25 de dez. de 2014

Esplêndida arte, ligações.

Ao tornar mais lento o decorrer da noite, ao dividi-la em partes ela soube transformar nosso curto espaço de tempo numa pequena arquitetura maravilhosa, como uma forma.

Imprimir forma a uma duração é uma exigência da beleza, mas também é da memória. Pois aquilo que não tem forma é inalcançável, imemorável.

Há um vínculo secreto entre a lentidão e a memória, entre a velocidade e o esquecimento. Imaginemos uma situação das mais comuns: um homem andando na rua. De repente, ele quer se lembrar de alguma coisa, mas a lembrança lhe escapa. Nesse momento, automaticamente, seus passos ficam mais lentos.
Ao contrário, quem está tentando esquecer um incidente penoso que acabou de viver sem querer acelera o passo, como se quisesse rapidamente se afastar daquilo que, no tempo, ainda está muito próximo de si.

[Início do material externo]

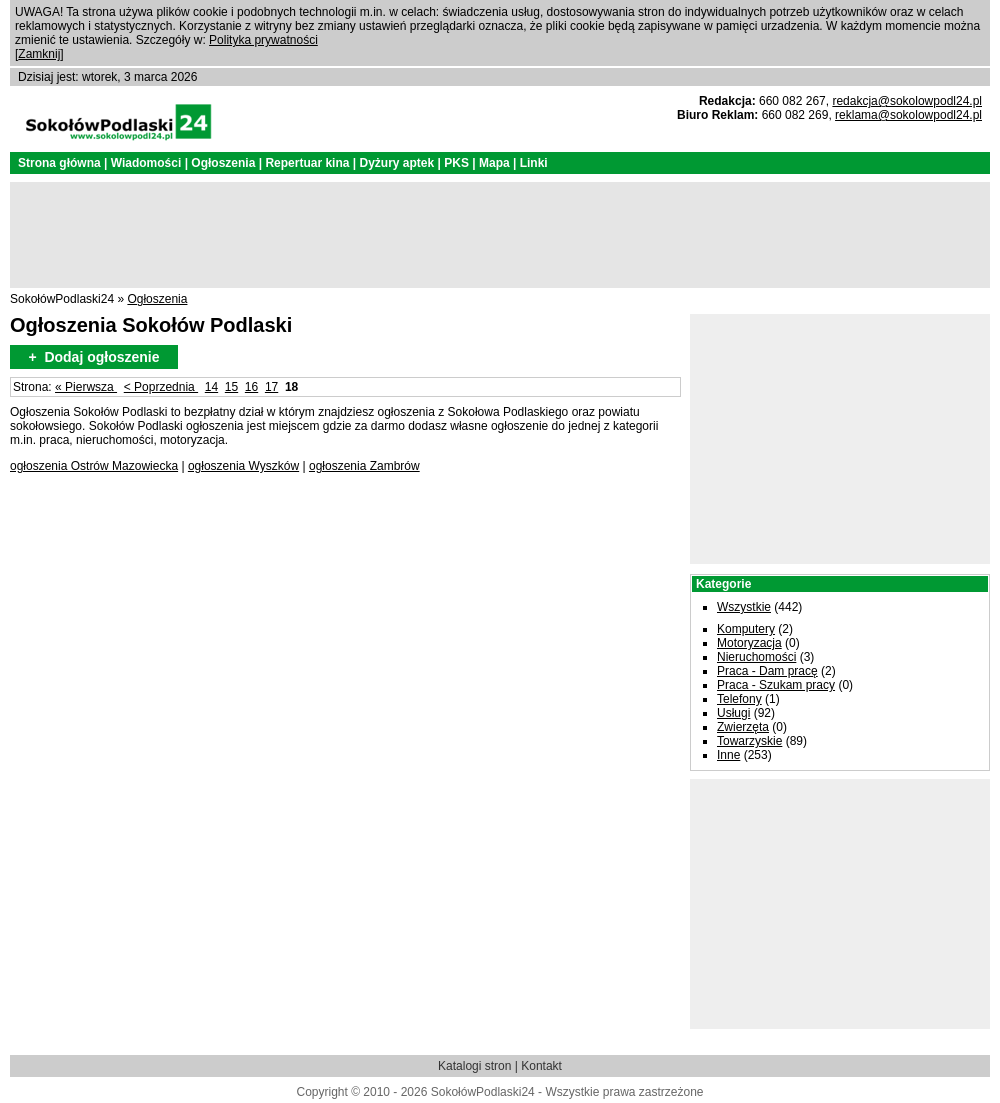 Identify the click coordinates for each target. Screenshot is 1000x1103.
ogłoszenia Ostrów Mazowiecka (94, 466)
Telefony (739, 699)
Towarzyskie (749, 741)
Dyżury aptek (396, 163)
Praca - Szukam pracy (776, 685)
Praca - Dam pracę (767, 671)
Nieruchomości (756, 657)
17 (271, 387)
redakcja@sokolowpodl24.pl (907, 101)
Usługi (733, 713)
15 (231, 387)
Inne (728, 755)
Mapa (494, 163)
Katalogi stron (474, 1066)
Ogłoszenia (223, 163)
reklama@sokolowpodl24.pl (908, 115)
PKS (456, 163)
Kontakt (541, 1066)
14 (211, 387)
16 (251, 387)
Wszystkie (744, 607)
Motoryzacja (749, 643)
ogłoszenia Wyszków (243, 466)
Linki (534, 163)
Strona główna (59, 163)
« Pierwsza (86, 387)
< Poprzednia (161, 387)
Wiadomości (146, 163)
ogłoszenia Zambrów (364, 466)
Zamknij (39, 54)
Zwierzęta (743, 727)
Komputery (746, 629)
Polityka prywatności (263, 40)
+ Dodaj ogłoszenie (93, 357)
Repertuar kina (307, 163) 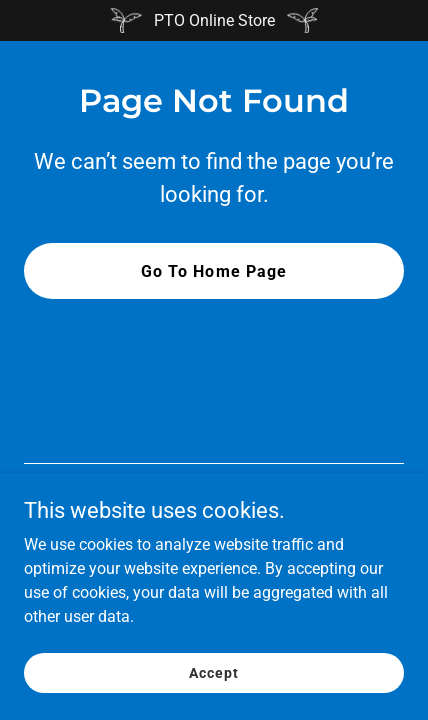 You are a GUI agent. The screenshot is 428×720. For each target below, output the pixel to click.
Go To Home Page (213, 271)
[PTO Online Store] (214, 20) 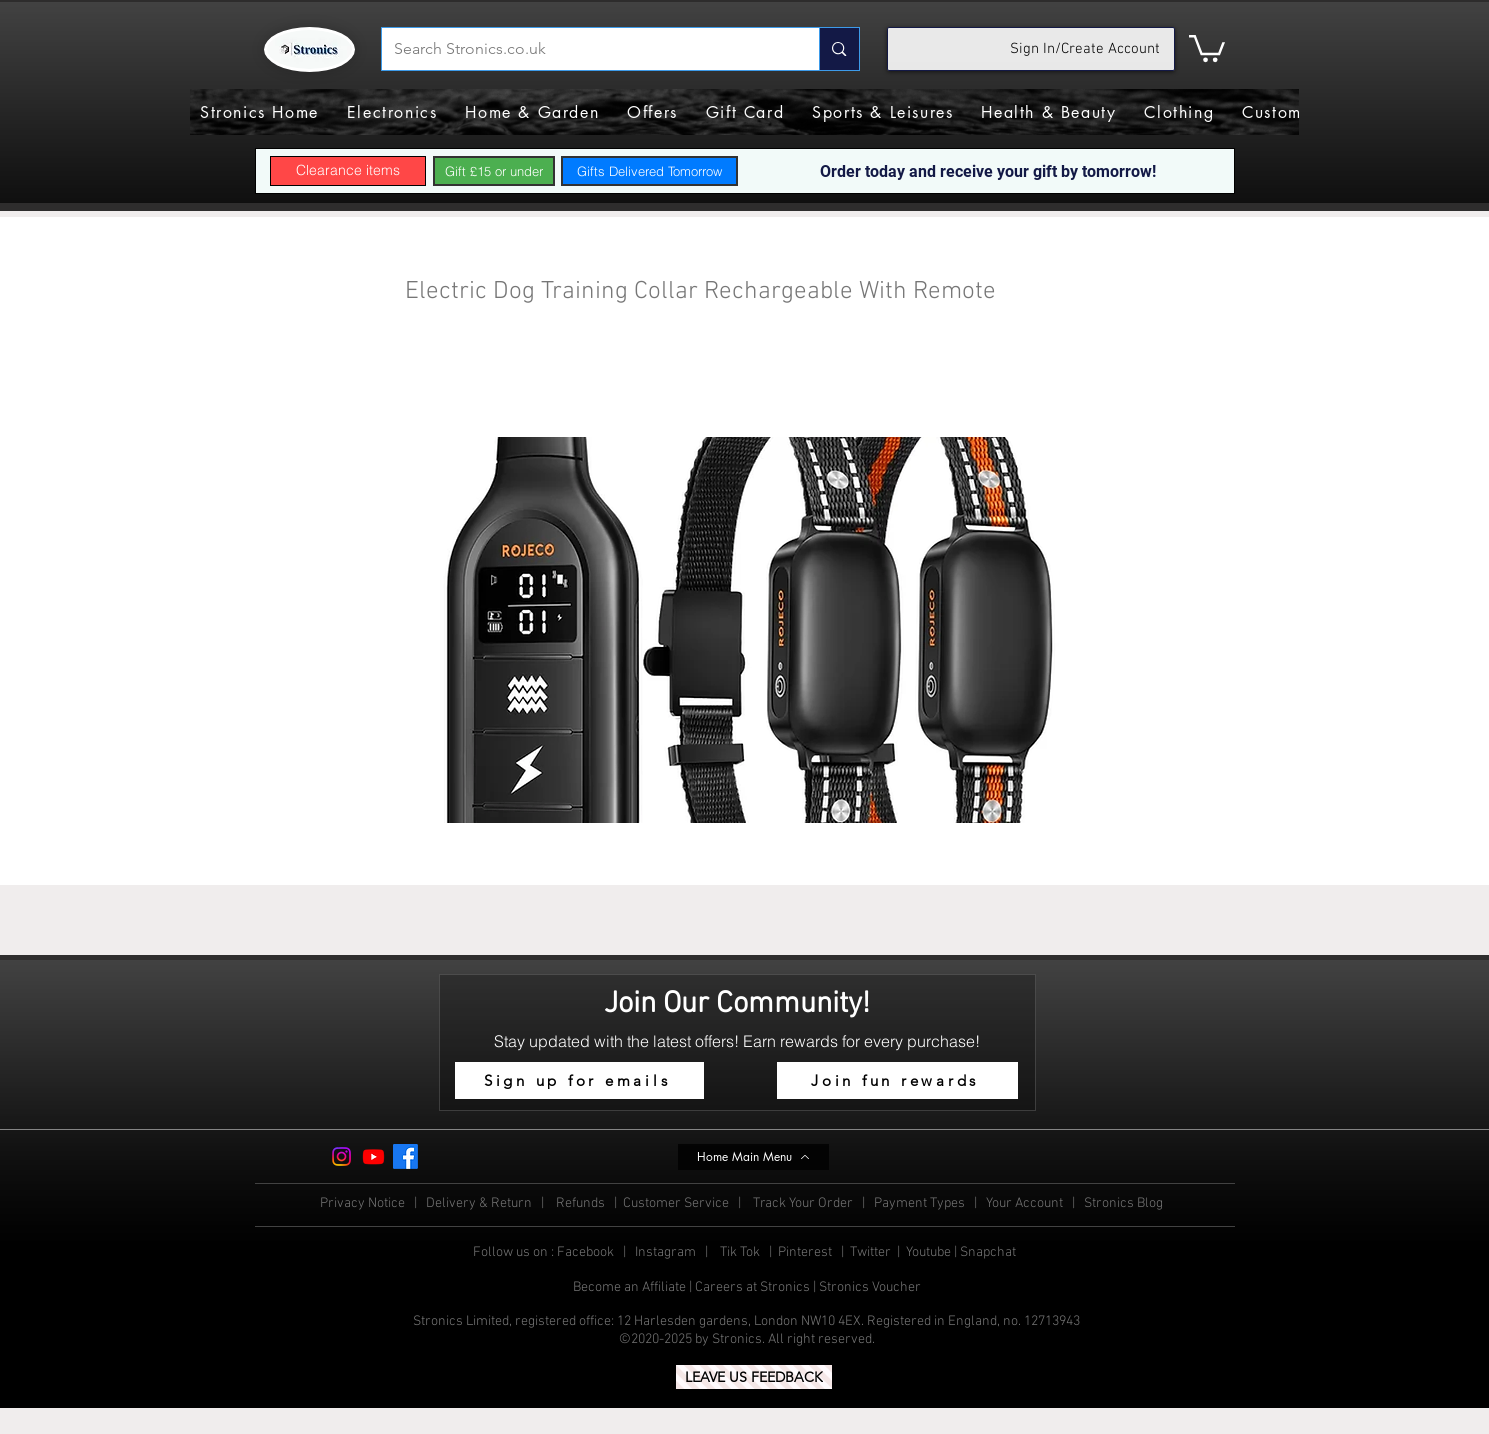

Conceber esse encontro como uma forma foi algo muito precioso, visto que essa noite não deveria ter amanhã e só poderia se repetir na lembrança.

21 de dez. de 2014

Lentidão e as chamas do êxtase.

Avançando pelo acostamento devagar, a 27Km/h ouço apenas um assovio e um empurrão de ar, seguido de outros. Certamente estão acima dos 200Km/h, costurando entre os carros.

Olho pro meu odômetro e ainda falta um bom trecho pelo rodoanel até chegar em Embu, hora e meia pela frente. Esses rapidinhos de moto, se estiverem indo prá lá, vão chegar em poucos minutos ...

Pensei em como pessoas podem não ter medo da morte se arriscando assim na velocidade e depois serem tão prudentes num assalto, numa briga, numa discussão no trabalho.

Talvez a velocidade máxima faça com que a pessoa só possa se concentrar naquele exato momento, agarrando-se num fragmento do tempo que é arrancado da sua continuidade, do seu passado-futuro. Nesse estado de êxtase, não sabe nada de sua idade, de seus amigos, familiares, preocupações e portanto não tem medo pois o medo tem uma ligação com a preocupação com o futuro e quem se liberta do futuro nada tem a temer.

Ao contrário do motociclista ou do motorista que vai a toda marcha, quem corre a pé ou de bicicleta está sempre presente em seu corpo, forçado a pensar em suas bolhas, cãibras, no seu fôlego. Enquanto vai seguindo sente seu peso, sua idade, consciente mais do que nunca de si mesmo e do tempo de sua vida.
E assim sente-se chegando a novos lugares que se mostram prazeirosamente familiares ao invés dos lugares chegarem rápidos e estranhos, num jet lag.